Import Column | Wireless Java : Developing with Java 2, Micro Edition

The Import Column transform was named the File Inserter transform in the beta releases of SQL Server 2005, and it is a partner to the Export Column transform, which was renamed from File Extractor. After discovering what they do, you may find that the former names are more intuitive. These transforms do the work of translating physical files from system file storage paths into database blob-type fields and vice versa. The trick to understanding the Import Column transform is that its input source requires at least one column that is the fully qualified path to the file you are going to store in the database, and you need a destination column name for the output of the resulting blob and file path string. This transform also has to be configured using the Advanced Editor — something you've only briefly looked at in earlier chapters.
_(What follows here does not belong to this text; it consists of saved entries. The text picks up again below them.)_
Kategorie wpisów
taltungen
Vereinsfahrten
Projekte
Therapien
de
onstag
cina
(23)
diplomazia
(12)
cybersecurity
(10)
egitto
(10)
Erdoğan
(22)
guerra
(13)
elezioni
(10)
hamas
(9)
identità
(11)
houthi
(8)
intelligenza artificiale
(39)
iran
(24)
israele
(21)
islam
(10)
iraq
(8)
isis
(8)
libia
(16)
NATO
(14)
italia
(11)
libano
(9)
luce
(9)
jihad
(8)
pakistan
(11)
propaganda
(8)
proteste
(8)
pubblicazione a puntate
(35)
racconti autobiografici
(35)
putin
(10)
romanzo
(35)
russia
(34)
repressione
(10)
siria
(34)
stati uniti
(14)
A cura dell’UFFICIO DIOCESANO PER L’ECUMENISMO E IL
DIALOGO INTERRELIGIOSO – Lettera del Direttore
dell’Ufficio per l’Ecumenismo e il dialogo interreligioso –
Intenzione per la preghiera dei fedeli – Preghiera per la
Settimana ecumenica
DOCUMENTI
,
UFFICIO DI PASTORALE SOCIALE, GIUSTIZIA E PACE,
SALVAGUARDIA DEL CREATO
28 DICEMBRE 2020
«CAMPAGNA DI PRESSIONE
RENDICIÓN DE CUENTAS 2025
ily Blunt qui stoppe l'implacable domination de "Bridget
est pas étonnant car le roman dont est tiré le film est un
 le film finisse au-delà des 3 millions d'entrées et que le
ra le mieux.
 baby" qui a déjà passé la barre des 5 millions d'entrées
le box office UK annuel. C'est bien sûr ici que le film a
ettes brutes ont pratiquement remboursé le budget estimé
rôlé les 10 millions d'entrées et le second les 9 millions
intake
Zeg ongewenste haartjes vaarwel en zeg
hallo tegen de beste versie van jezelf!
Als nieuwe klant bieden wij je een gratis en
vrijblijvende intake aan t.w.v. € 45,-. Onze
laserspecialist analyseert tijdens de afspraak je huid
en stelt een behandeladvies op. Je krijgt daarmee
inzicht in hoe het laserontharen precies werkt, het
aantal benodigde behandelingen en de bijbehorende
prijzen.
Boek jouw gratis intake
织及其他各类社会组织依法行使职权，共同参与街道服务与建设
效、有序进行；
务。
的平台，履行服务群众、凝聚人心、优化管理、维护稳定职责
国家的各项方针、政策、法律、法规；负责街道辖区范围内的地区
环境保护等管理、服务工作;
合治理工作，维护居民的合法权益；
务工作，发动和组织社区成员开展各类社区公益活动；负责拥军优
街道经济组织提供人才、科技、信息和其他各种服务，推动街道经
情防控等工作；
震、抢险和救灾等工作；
The Advanced Editor is not intuitive, nor wizard-like in appearance, hence the name "Advanced," which you will incidentally be once you figure it out. In the editor, you won't have the ability to merge two incoming column sources into the full file path, so if your source data for the file paths have the file name separate from the file path, you should use the Merge transforms to concatenate the columns before connecting that stream to the Import Column transform.

Import Column Example

Now you'll do an example where you'll import some images into your AdventureWorks database. Create a new SSIS project named "Import Column Example." Transforms live in the Data Flow tab, so add a Data Flow task to the Control Flow, and then add an Import Column transform to the Data Flow surface. To make this easy, you're going to need to complete the following short tasks:

Create a directory called c:\import\images\.
Find a small JPEG file and copy it three times into c:\import\images. Change the file names to 1.jpg, 2.jpg, and 3.jpg.
Create a text file with the following content and save in c:\import\images\ as filelist.txt.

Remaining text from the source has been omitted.